So we set the goal:

We say we want to treat people fairly, build an institution that will contribute to the culture and embrace diversity. We say we want to do things right the first time, treat people as we would like to be treated and build something that matters.

But in the interim:

But first… first we say we have to make our company work.

We say we intend to hire and train great people, but in the interim, we will have to settle for cheap and available. We say we would like to give back to society, but of course, in the interim, first we have to get…

This interim strategy, the notion that ideals and principles are for later, but right now, all the focus and resources have to be put into the emergency of getting successful — it does not work.

It does not work because it is always the interim. It never seems like the right time to stop doing what worked and start doing what we said was important.
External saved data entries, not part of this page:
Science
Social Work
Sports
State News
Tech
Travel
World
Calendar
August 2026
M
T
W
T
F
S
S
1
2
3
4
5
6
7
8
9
The first six appointments you make are more important than appointments 100 through 105. The first difficult ethical decision you make is more important than the one you make once you have (apparently) made it.

The difficult conversation you have tomorrow is far more important than the one you might have to have a few years from now.

Exactly how successful do we have to get before we stop cutting corners, making selfish decisions and playing the short-term game?

All the great businesses I can think of started as great businesses. Tiny, perhaps, but great.

You don’t need a degree before you start acting like a professional. The degree merely confirms your professionalism. Once you have seen better, ordinary doesn’t cut it anymore.

In the interim you behave like you have already adopted the strategy.

Life is what happens while we are busy making plans. The interim is forever, so perhaps it makes sense to make act in the interim as we expect to act in the long haul.